Predictions and probabilities are made on this same projected feature space.

Note

The design matrix is the same Walsh-Hadamard or local-encoded matrix used by all other epistasis models, just scaled by the additive coefficients before being handed to the logistic solver. You do not need to build or transform the matrix yourself.

Constructor parameters

threshold (float, required)
Phenotype cut-off.

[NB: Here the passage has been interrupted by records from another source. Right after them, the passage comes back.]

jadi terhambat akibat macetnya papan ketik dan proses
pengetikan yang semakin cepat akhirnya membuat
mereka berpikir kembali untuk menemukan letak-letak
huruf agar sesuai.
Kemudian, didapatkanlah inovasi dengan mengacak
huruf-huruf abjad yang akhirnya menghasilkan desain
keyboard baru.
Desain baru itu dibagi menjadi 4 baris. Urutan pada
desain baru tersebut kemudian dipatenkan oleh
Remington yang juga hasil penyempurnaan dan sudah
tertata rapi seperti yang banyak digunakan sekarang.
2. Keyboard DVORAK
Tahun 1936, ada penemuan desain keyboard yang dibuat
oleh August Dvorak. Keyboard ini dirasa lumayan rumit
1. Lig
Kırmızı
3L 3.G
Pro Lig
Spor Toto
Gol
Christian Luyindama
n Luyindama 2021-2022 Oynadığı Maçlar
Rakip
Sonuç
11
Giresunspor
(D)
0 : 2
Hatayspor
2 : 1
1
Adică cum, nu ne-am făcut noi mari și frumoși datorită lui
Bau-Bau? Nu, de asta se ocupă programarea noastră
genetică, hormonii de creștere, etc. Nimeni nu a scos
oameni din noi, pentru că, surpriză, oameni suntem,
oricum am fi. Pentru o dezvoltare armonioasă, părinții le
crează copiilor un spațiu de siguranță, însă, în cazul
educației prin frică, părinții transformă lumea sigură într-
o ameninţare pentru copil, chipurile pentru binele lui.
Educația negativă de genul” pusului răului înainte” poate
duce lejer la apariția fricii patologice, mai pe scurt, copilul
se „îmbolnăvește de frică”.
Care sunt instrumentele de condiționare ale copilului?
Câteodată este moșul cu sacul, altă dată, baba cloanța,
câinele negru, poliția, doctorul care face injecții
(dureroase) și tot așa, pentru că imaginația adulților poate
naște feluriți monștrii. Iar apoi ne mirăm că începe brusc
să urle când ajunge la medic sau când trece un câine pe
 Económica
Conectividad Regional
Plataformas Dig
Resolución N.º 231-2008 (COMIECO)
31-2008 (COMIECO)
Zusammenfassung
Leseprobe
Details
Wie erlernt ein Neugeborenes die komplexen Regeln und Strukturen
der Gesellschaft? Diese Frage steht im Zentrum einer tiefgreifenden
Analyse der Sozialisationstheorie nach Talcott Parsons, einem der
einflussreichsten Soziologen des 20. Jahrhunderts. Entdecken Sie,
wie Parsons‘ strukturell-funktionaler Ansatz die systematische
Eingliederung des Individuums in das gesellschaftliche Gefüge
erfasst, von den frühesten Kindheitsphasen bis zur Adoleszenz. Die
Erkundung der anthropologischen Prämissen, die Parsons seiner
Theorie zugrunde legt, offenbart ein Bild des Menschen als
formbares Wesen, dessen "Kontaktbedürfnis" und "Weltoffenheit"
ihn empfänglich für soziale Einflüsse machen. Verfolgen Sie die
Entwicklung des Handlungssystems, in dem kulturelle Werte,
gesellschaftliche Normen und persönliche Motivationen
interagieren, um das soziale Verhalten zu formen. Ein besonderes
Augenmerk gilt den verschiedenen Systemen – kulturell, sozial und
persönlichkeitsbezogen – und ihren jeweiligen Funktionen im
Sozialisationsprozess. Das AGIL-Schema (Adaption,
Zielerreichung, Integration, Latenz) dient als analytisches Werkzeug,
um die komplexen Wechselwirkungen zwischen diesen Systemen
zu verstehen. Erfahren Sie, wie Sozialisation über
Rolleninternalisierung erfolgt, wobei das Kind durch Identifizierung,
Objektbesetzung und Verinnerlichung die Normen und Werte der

Genotypes with a continuous phenotype value strictly greater than threshold are assigned class 1 (viable); all others are class 0.
model_type (str, default "global")
Encoding for the design matrix: "global" (Hadamard) or "local" (biochemical).
C (float, default 1.0)
Inverse regularization strength, following sklearn's convention. Smaller values apply stronger regularization. Equivalent to 1 / alpha in the linear regularized models.
max_iter (int, default 1000)
Maximum solver iterations. Increase if the solver raises a convergence warning.
solver (str, default "lbfgs")
sklearn LogisticRegression solver. "lbfgs" is a good default for most problems. Other options include "liblinear", "newton-cg", "newton-cholesky", "sag", and "saga".
random_state (int | None, default None)
Random seed for solvers that use randomness.

Workflow

The workflow is identical to the linear models: attach a GPM, fit, then predict.

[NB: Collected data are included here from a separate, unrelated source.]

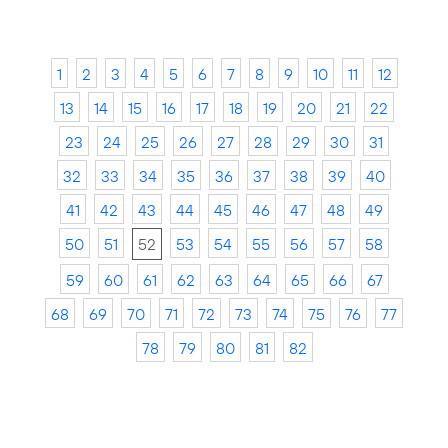
1
2
3
4
5
6
7
8
9
10
11
12
13
14
15
16
17
18
19
20
21
22
23
24
25
26
27
28
29
30
31
32
33
34
35
36
37
38
39
40
41
42
43
44
45
46
47
48
49
50
51
52
53
54
55
56
57
58
59
60
61
62
63
64
65
66
67
68
69
70
71
72
73
74
75
76
77
78
79
80
81
82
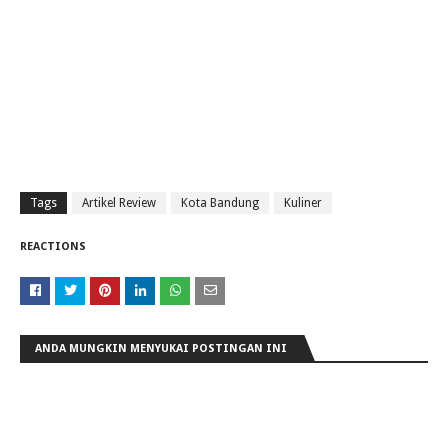
Tags
Artikel Review
Kota Bandung
Kuliner
REACTIONS
ANDA MUNGKIN MENYUKAI POSTINGAN INI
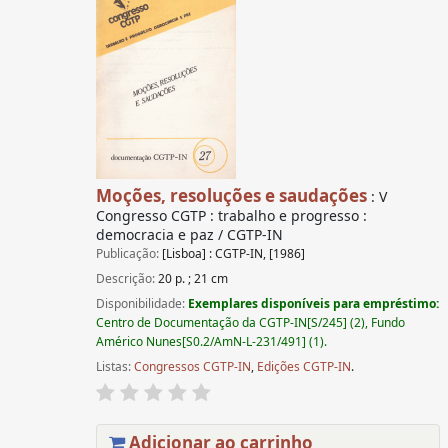
Moções, resoluções e saudações
: V
Congresso CGTP : trabalho e progresso :
democracia e paz / CGTP-IN
Publicação:
[Lisboa] : CGTP-IN, [1986]
Descrição:
20 p. ; 21 cm
Disponibilidade:
Exemplares disponíveis para empréstimo:
Centro de Documentação da CGTP-IN[S/245] (2), Fundo
Américo Nunes[S0.2/AmN-L-231/491] (1).
Listas:
Congressos CGTP-IN
,
Edições CGTP-IN
.
Adicionar ao carrinho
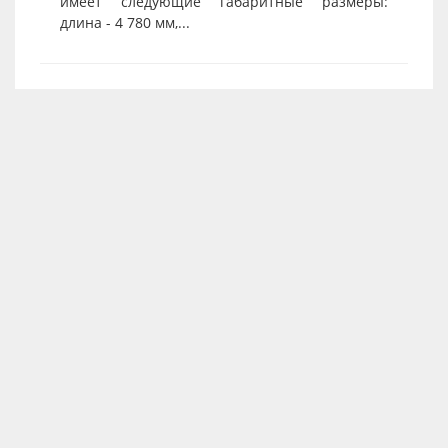
имеет следующие габаритные размеры:
длина - 4 780 мм,...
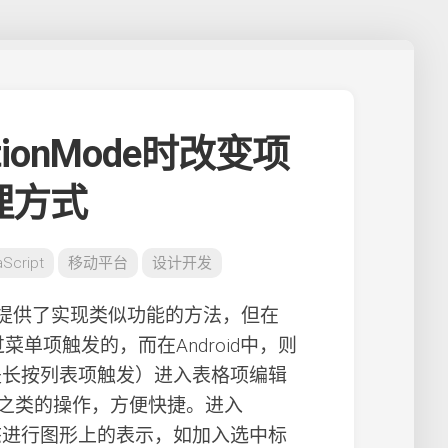
ActionMode时改变项
理方式
aScript
移动平台
设计开发
提供了实现类似功能的方法，但在
菜单项触发的，而在Android中，则
是长按列表项触发）进入表格项编辑
之类的操作，方便快捷。进入
态进行图形上的表示，如加入选中标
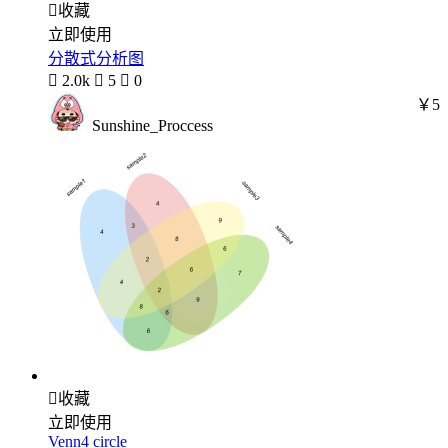

收藏
立即使用
分散式分析图

2.0k

5

0
￥5
Sunshine_Proccess

收藏
立即使用
Venn4 circle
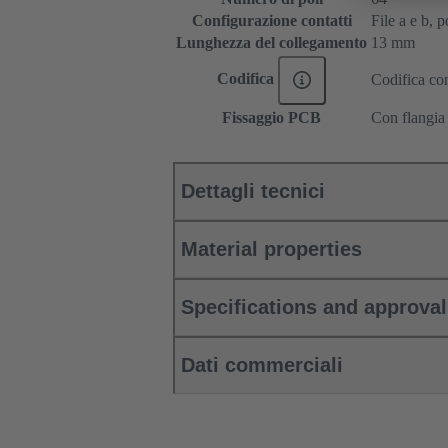
Configurazione contatti
File a e b, p
Lunghezza del collegamento
13 mm
Codifica
Codifica con
Fissaggio PCB
Con flangia 
Dettagli tecnici
Material properties
Specifications and approva
Dati commerciali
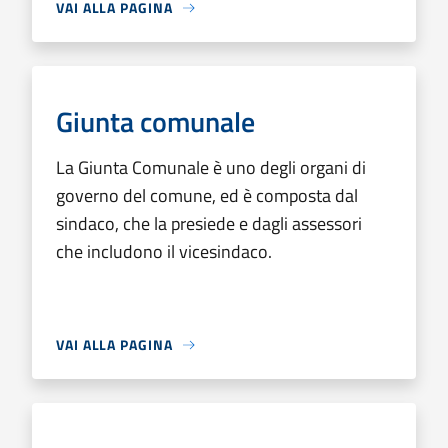
VAI ALLA PAGINA
Giunta comunale
La Giunta Comunale è uno degli organi di
governo del comune, ed è composta dal
sindaco, che la presiede e dagli assessori
che includono il vicesindaco.
VAI ALLA PAGINA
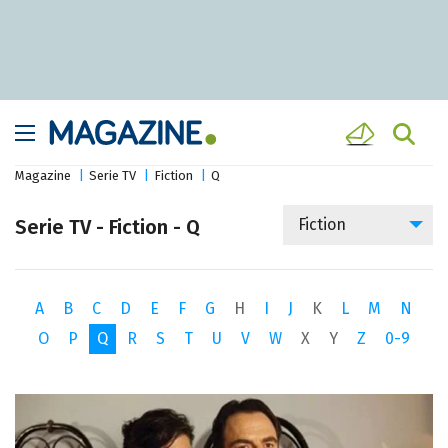
Magazine
Serie TV
Fiction
Q
Serie TV - Fiction - Q
Fiction
A
B
C
D
E
F
G
H
I
J
K
L
M
N
O
P
Q
R
S
T
U
V
W
X
Y
Z
0-9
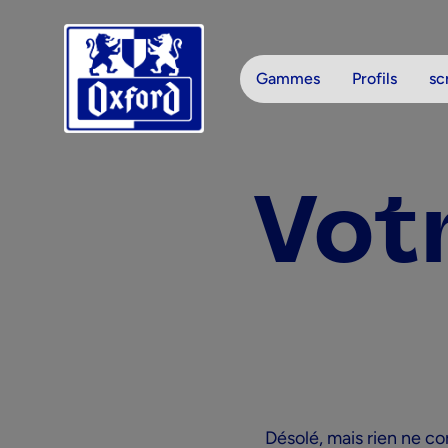
Aller au contenu
Gammes
Profils
sc
Vot
Désolé, mais rien ne c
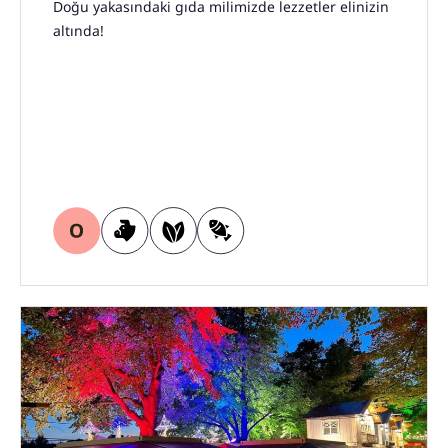
Doğu yakasındaki gıda milimizde lezzetler elinizin
altında!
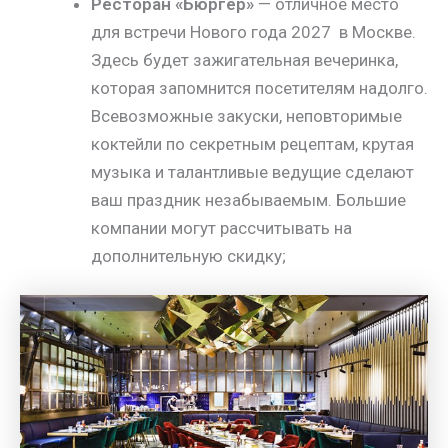
Ресторан «Бюргер»
— отличное место
для встречи Нового года 2027 в Москве.
Здесь будет зажигательная вечеринка,
которая запомнится посетителям надолго.
Всевозможные закуски, неповторимые
коктейли по секретным рецептам, крутая
музыка и талантливые ведущие сделают
ваш праздник незабываемым. Большие
компании могут рассчитывать на
дополнительную скидку;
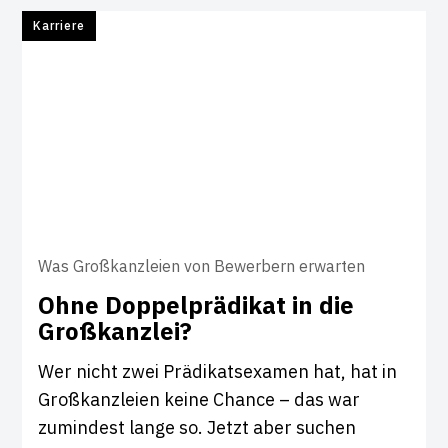
Karriere
Was Großkanzleien von Bewerbern erwarten
Ohne Dop­pel­prä­d­ikat in die
Groß­kanzlei?
Wer nicht zwei Prädikatsexamen hat, hat in
Großkanzleien keine Chance – das war
zumindest lange so. Jetzt aber suchen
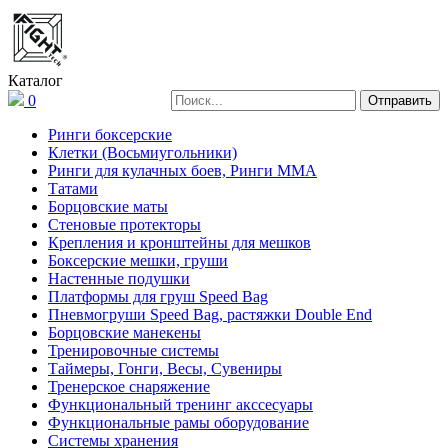
Каталог
0
Ринги боксерские
Клетки (Восьмиугольники)
Ринги для кулачных боев, Ринги ММА
Татами
Борцовские маты
Стеновые протекторы
Крепления и кронштейны для мешков
Боксерские мешки, груши
Настенные подушки
Платформы для груш Speed Bag
Пневмогруши Speed Bag, растяжки Double End
Борцовские манекены
Тренировочные системы
Таймеры, Гонги, Весы, Сувениры
Тренерское снаряжение
Функциональный тренинг акссесуары
Функциональные рамы оборудование
Системы хранения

  1. Construct the classifier

    from epistasis.models.classifiers import EpistasisLogisticRegression
    
    model = EpistasisLogisticRegression(threshold=0.5, model_type="global")
    
  2. Attach a genotype-phenotype map

    model.add_gpm(gpm)
    
  3. Fit

    model.fit()
    

    This fits the internal additive model and then the logistic classifier in sequence.

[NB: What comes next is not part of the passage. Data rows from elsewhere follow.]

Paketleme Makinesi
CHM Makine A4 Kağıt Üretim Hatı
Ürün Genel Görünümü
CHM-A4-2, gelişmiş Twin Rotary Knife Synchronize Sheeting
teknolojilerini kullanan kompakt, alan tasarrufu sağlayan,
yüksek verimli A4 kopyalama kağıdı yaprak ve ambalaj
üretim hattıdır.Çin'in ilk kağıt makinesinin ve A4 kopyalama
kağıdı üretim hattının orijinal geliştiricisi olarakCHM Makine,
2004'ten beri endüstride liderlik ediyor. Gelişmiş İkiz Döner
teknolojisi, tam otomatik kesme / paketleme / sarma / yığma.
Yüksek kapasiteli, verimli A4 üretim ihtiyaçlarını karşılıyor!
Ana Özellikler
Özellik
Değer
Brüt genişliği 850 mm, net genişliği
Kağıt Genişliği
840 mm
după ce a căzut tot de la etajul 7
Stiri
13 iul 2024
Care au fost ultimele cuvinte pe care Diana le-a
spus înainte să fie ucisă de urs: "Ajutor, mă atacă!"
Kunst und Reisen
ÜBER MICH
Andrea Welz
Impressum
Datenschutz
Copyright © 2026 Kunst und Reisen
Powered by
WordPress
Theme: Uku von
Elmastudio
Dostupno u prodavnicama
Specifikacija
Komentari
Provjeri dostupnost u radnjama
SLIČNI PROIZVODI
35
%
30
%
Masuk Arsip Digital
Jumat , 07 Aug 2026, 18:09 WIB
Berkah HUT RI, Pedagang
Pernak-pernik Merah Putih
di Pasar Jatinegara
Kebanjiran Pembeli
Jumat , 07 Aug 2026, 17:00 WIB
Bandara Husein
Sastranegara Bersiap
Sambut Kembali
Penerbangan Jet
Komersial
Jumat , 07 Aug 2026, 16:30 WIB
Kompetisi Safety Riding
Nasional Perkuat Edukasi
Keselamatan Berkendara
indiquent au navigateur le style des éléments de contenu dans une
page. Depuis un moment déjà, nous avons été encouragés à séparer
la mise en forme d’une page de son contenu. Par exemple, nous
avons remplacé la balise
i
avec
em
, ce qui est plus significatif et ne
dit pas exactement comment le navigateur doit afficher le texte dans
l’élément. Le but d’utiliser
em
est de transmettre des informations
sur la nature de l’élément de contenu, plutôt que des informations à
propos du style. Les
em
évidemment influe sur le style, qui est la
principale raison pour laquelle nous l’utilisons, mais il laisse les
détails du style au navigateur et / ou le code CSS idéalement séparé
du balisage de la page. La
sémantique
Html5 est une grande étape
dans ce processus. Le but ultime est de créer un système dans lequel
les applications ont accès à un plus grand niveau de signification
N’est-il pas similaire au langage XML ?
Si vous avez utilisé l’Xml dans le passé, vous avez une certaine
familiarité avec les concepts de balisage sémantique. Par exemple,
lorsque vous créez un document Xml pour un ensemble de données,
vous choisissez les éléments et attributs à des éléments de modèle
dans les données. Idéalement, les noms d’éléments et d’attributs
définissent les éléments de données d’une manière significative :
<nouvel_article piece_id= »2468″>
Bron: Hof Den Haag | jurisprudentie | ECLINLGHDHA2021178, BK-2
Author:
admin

  4. Predict class labels or probabilities

    # Predicted class labels (0 or 1) for each genotype.
    labels = model.predict()
    
    # Class probabilities: shape (n_genotypes, 2).
    # Column 0 = P(class 0), column 1 = P(class 1 / viable).
    proba = model.predict_proba()
    
    # Accuracy on the training data.
    accuracy = model.score()
    print(f"Training accuracy: {accuracy:.4f}")
    

Key methods

Method Returns Description
fit(X=None, y=None) self Fit the additive model then the logistic classifier.
predict(X=None) np.ndarray[int] Predicted class labels (0 or 1) for each genotype.
predict_proba(X=None) np.ndarray[float] Class probabilities, shape (n_genotypes, 2).
predict_log_proba(X=None) np.ndarray[float] Log class probabilities, shape (n_genotypes, 2).
score(X=None, y=None) float Fraction of correctly classified genotypes (accuracy).
hypothesis(X=None, thetas=None) np.ndarray[float] Probability of class 1 for each row of X.

Complete example

import gpmap
from epistasis.models.classifiers import EpistasisLogisticRegression

# Genotypes with continuous phenotypes; some above threshold, some below.
gpm = gpmap.GenotypePhenotypeMap(
    wildtype="AA",
    genotypes=["AA", "AB", "BA", "BB"],
    phenotypes=[0.1, 0.4, 0.6, 0.9],
)

# Classify as viable (1) if phenotype > 0.5, nonviable (0) otherwise.
model = EpistasisLogisticRegression(threshold=0.5, model_type="global")
model.add_gpm(gpm)
model.fit()

# Predicted labels for all genotypes in the GPM.
labels = model.predict()
print("Class labels:", labels)  # e.g. [0, 0, 1, 1]

# Probability of being viable (class 1).
proba = model.predict_proba()
print("P(viable):", proba[:, 1])

# Training accuracy.
print(f"Accuracy: {model.score():.4f}")

# Predict for new genotypes not in the original GPM.
new_labels = model.predict(X=["AB", "BB"])
new_proba = model.predict_proba(X=["AB", "BB"])

Alpha classifiers: deferred models

LDA (Linear Discriminant Analysis), QDA (Quadratic Discriminant Analysis), Gaussian Process, and Gaussian Mixture Model classifiers were part of the v1 roadmap. They are not included in v2 and are deferred pending user demand. If your use case requires one of these classifiers, open an issue in the repository describing your application.